▶ [PROBLEM]: Every line of the records below that holds the word "Deutschland" belongs in the answer.

▶ [AVAILABLE RECORDS]:
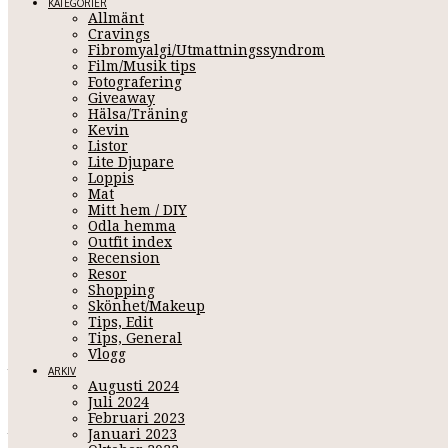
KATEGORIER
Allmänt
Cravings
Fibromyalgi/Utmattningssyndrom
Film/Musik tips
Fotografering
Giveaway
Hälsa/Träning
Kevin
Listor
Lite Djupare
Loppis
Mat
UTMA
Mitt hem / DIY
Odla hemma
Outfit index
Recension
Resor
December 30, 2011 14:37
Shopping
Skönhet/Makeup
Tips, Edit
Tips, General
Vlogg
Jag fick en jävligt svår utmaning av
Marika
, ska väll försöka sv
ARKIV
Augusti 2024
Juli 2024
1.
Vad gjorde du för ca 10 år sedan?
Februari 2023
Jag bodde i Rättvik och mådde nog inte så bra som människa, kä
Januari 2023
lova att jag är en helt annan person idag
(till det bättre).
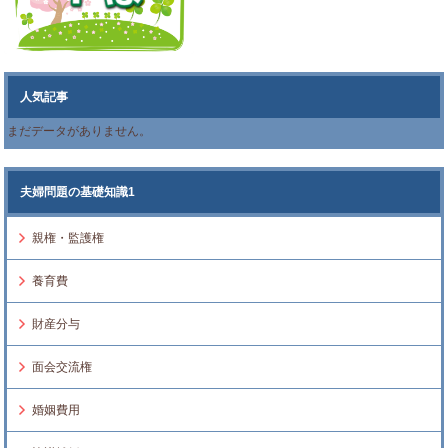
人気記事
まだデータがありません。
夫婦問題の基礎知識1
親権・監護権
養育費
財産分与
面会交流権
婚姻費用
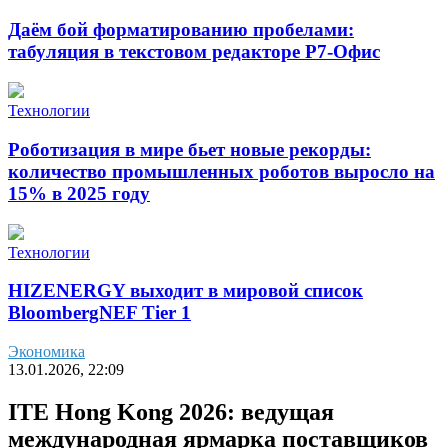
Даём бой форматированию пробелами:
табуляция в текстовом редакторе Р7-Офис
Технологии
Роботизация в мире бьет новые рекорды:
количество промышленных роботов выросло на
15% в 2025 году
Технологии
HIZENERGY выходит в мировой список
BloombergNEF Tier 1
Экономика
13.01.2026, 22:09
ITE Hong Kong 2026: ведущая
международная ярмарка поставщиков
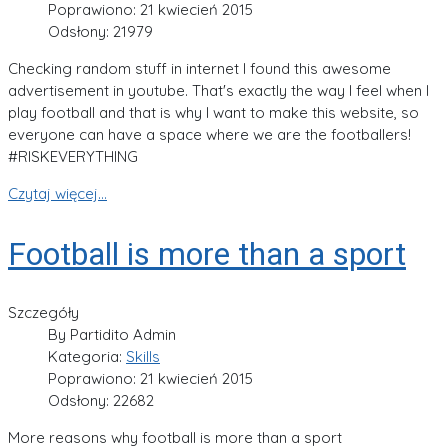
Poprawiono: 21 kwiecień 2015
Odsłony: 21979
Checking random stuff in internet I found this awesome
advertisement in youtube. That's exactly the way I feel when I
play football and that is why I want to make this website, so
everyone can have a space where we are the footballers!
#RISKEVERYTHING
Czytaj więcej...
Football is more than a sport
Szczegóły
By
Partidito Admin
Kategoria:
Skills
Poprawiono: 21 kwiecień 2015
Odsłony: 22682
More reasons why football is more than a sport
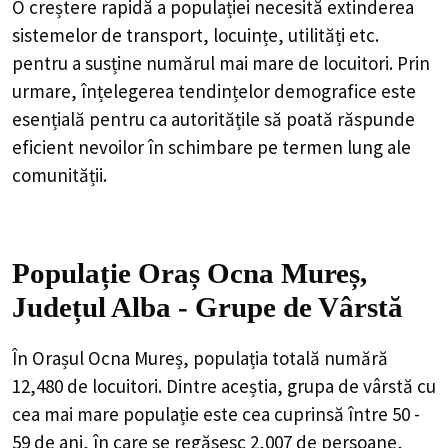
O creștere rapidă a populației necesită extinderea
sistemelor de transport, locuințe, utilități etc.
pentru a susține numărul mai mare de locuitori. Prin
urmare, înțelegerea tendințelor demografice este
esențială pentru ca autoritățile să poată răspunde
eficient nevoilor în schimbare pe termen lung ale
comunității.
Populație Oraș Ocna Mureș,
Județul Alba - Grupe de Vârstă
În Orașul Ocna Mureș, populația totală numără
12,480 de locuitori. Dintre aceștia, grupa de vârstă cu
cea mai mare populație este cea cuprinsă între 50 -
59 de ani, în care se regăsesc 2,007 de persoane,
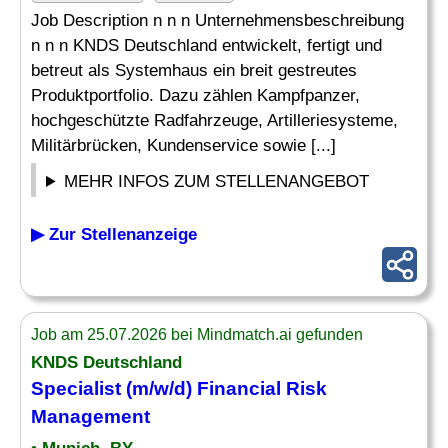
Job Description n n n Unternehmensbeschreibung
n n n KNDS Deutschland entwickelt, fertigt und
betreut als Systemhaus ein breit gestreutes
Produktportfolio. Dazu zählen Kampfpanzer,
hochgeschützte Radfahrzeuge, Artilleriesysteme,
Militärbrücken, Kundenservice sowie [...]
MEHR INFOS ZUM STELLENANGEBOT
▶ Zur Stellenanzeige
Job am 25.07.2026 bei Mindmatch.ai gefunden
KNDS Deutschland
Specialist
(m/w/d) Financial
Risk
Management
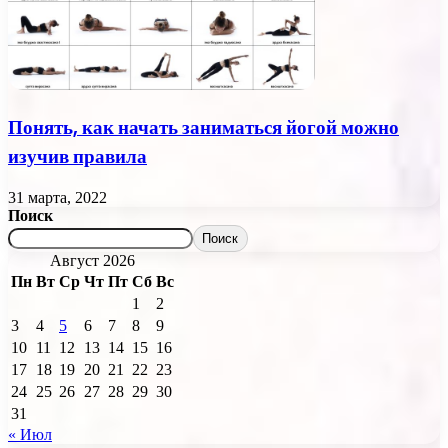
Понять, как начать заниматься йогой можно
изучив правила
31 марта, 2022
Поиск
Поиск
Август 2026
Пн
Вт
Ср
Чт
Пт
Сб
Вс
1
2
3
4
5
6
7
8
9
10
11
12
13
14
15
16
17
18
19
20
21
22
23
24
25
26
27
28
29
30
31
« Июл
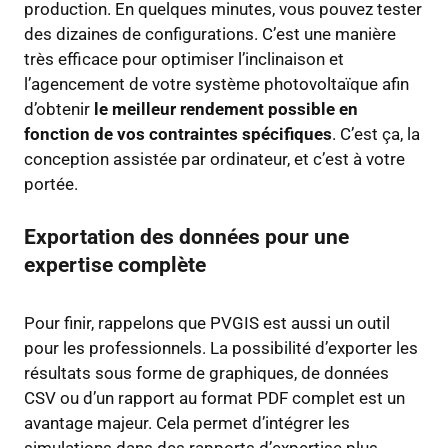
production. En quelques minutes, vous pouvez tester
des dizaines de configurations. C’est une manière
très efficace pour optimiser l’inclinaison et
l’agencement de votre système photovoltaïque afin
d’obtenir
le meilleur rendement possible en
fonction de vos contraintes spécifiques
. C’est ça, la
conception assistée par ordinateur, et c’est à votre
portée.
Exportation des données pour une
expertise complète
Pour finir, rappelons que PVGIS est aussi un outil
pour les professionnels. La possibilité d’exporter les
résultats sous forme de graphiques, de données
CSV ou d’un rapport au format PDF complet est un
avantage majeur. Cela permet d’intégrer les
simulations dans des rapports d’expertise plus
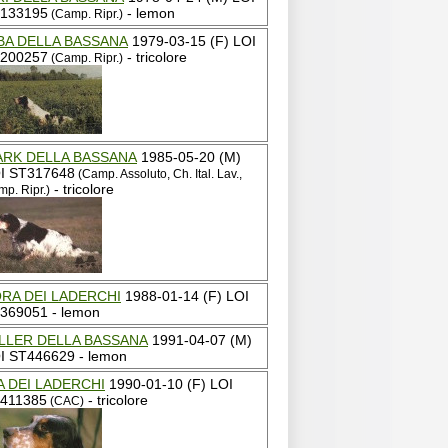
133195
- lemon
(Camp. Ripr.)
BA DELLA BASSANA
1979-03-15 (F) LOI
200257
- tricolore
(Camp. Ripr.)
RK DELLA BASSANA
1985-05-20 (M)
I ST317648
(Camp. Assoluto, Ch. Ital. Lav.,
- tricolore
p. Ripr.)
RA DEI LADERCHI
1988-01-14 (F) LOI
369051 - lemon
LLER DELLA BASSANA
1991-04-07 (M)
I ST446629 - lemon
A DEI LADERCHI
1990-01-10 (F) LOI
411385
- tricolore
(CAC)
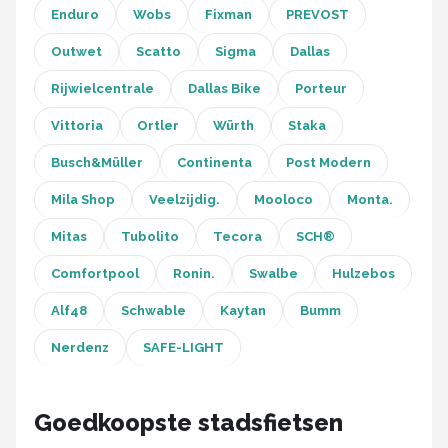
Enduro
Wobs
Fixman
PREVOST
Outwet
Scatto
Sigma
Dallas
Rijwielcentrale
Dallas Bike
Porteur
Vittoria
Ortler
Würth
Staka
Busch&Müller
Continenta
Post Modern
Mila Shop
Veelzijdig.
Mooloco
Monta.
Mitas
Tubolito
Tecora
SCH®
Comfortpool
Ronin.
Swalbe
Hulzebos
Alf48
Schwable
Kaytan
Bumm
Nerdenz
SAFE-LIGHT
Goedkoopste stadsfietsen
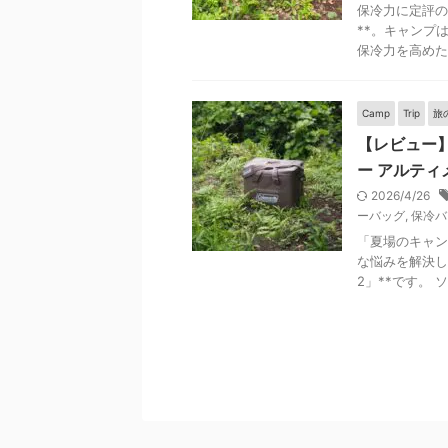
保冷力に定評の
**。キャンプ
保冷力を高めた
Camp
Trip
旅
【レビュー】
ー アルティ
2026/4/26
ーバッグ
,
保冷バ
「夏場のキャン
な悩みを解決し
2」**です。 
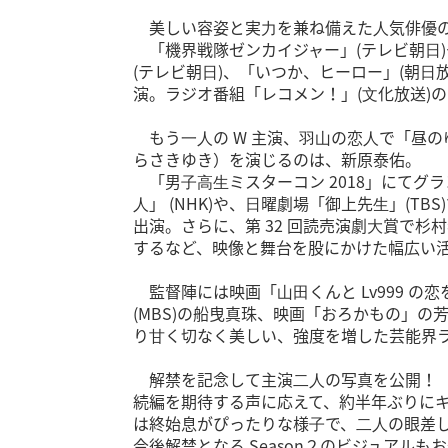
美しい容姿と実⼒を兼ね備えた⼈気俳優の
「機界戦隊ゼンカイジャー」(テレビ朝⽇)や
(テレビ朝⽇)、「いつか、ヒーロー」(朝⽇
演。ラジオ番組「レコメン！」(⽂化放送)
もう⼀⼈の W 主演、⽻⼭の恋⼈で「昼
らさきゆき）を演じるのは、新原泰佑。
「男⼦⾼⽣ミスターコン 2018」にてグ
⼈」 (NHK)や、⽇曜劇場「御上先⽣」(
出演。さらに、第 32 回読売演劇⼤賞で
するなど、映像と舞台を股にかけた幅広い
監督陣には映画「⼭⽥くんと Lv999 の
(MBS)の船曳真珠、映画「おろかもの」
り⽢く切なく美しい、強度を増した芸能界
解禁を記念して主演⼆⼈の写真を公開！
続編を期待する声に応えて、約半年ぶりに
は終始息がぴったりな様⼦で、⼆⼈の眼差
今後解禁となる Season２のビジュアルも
--
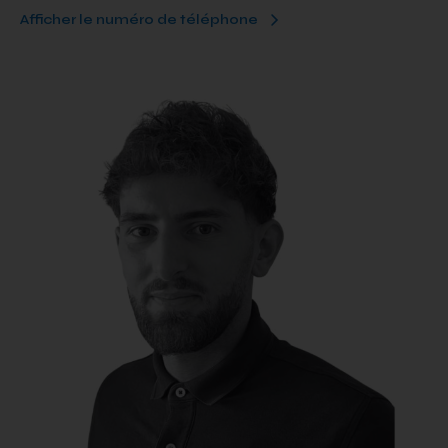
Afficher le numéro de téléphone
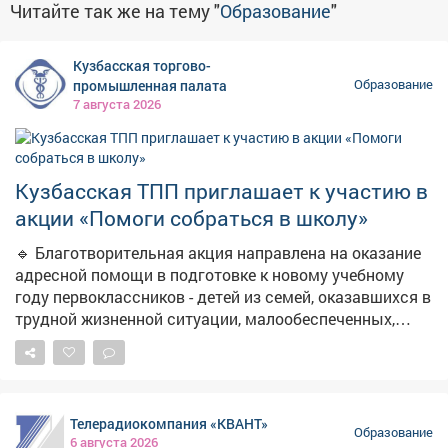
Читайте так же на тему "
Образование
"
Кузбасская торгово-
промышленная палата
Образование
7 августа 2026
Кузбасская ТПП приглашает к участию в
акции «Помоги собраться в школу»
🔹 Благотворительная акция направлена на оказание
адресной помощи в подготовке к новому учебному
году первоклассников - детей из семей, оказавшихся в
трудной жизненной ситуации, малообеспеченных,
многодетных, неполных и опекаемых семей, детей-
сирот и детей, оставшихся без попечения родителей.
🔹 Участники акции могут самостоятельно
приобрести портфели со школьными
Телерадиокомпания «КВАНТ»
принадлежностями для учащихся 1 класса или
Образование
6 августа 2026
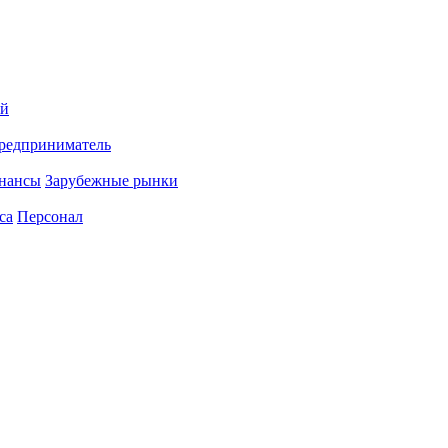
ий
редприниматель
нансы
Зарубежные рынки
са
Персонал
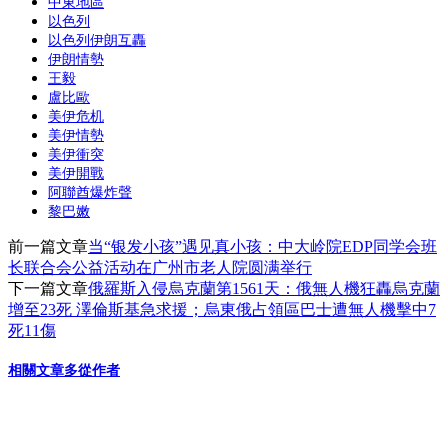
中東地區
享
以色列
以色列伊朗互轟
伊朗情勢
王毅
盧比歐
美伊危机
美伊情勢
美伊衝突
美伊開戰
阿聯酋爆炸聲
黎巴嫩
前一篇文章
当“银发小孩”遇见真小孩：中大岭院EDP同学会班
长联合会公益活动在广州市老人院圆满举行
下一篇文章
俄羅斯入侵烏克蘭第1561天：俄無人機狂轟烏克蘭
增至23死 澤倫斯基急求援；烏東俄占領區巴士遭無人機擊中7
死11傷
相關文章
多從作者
==
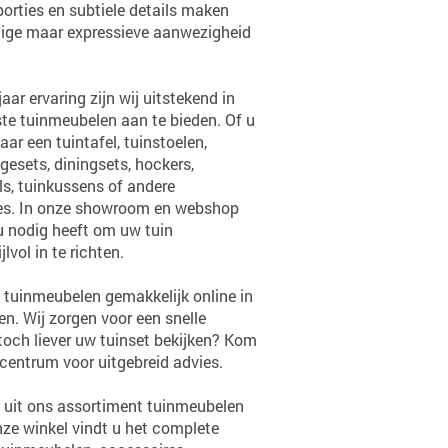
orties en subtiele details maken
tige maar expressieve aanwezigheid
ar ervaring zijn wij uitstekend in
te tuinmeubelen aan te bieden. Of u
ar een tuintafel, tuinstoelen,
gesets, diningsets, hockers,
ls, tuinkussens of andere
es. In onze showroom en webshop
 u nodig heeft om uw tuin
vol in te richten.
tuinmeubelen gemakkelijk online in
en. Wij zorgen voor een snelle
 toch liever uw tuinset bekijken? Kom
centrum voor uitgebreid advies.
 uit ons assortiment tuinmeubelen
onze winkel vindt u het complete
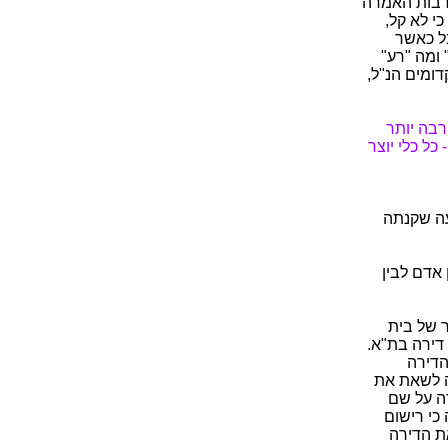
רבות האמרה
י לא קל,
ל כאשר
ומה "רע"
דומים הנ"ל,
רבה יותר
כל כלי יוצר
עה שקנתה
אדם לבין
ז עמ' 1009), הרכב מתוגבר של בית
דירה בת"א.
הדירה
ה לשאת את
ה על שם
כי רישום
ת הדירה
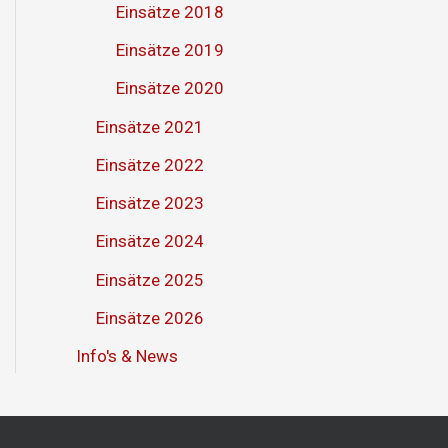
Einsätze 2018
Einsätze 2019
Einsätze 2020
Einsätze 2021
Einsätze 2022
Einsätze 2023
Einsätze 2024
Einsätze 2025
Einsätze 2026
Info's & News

▶ [TASK OUTPUT]:
n n n KNDS Deutschland entwickelt, fertigt und
KNDS Deutschland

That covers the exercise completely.